▶ Work to complete:
In the data below, the answer is the run of lines from the line containing "turbin, kini tersedia" through the line containing "асфальтового покрытия", both included; print it exactly and nothing else.

————————

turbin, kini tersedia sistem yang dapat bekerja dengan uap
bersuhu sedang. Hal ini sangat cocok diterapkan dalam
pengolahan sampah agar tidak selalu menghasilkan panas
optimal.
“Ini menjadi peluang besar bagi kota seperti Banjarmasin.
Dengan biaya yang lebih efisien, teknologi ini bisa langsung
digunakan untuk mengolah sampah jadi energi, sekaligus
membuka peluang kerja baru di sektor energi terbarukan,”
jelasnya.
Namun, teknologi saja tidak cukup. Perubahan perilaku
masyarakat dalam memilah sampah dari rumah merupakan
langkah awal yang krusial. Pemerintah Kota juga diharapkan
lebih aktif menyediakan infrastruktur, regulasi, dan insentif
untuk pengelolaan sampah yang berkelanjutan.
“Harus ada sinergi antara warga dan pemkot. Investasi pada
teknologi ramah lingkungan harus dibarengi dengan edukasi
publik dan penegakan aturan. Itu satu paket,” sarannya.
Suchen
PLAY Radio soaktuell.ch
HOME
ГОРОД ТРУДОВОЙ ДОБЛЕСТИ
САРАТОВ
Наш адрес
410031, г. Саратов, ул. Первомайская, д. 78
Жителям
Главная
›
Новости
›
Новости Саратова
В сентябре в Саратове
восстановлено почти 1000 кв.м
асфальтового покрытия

————————

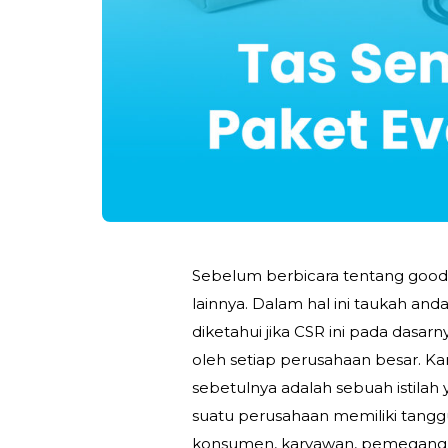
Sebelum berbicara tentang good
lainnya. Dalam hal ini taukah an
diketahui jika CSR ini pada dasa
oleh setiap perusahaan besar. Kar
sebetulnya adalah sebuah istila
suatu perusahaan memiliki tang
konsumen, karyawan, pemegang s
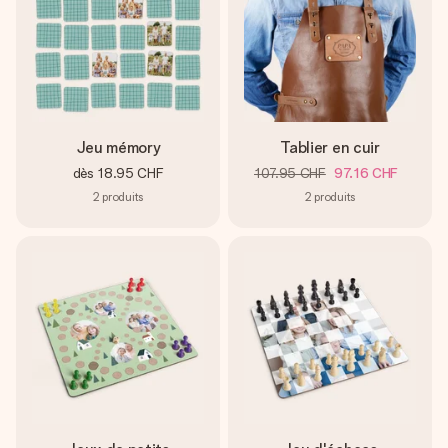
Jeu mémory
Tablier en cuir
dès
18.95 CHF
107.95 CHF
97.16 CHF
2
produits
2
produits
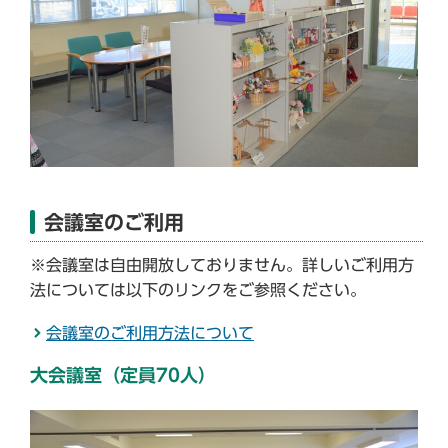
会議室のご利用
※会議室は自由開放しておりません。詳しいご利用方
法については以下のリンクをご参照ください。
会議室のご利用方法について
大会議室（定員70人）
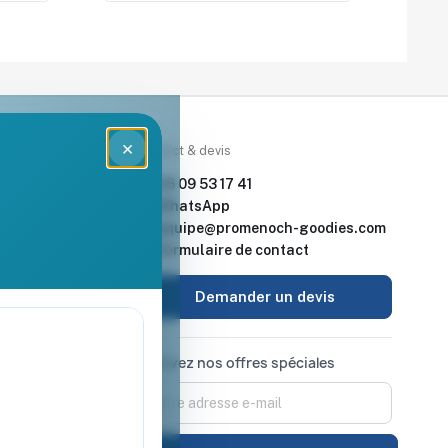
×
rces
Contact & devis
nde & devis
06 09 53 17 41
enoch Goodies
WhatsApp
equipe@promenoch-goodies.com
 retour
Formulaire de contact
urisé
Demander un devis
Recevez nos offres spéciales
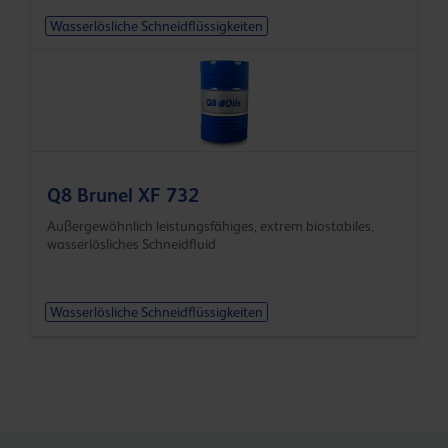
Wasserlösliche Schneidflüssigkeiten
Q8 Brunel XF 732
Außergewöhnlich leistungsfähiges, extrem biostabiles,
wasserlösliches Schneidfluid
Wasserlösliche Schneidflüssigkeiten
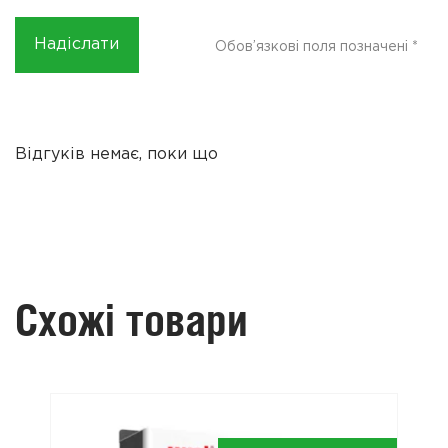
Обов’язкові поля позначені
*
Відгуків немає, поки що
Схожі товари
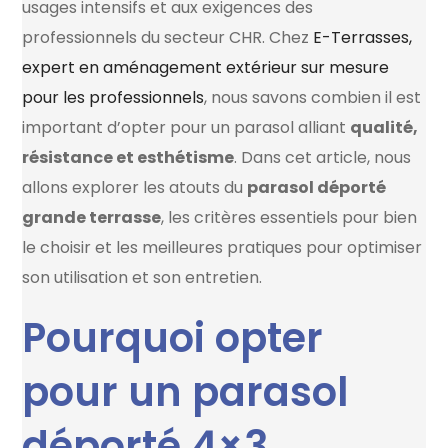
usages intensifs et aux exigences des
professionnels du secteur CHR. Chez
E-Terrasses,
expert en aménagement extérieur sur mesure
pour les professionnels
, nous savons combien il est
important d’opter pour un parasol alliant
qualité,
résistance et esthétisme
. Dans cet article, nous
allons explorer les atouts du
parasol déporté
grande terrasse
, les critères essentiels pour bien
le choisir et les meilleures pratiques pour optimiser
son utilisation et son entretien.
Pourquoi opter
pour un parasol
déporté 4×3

————————

▶ Solution to this exercise:
turbin, kini tersedia sistem yang dapat bekerja dengan uap
bersuhu sedang. Hal ini sangat cocok diterapkan dalam
pengolahan sampah agar tidak selalu menghasilkan panas
optimal.
“Ini menjadi peluang besar bagi kota seperti Banjarmasin.
Dengan biaya yang lebih efisien, teknologi ini bisa langsung
digunakan untuk mengolah sampah jadi energi, sekaligus
membuka peluang kerja baru di sektor energi terbarukan,”
jelasnya.
Namun, teknologi saja tidak cukup. Perubahan perilaku
masyarakat dalam memilah sampah dari rumah merupakan
langkah awal yang krusial. Pemerintah Kota juga diharapkan
lebih aktif menyediakan infrastruktur, regulasi, dan insentif
untuk pengelolaan sampah yang berkelanjutan.
“Harus ada sinergi antara warga dan pemkot. Investasi pada
teknologi ramah lingkungan harus dibarengi dengan edukasi
publik dan penegakan aturan. Itu satu paket,” sarannya.
Suchen
PLAY Radio soaktuell.ch
HOME
ГОРОД ТРУДОВОЙ ДОБЛЕСТИ
САРАТОВ
Наш адрес
410031, г. Саратов, ул. Первомайская, д. 78
Жителям
Главная
›
Новости
›
Новости Саратова
В сентябре в Саратове
восстановлено почти 1000 кв.м
асфальтового покрытия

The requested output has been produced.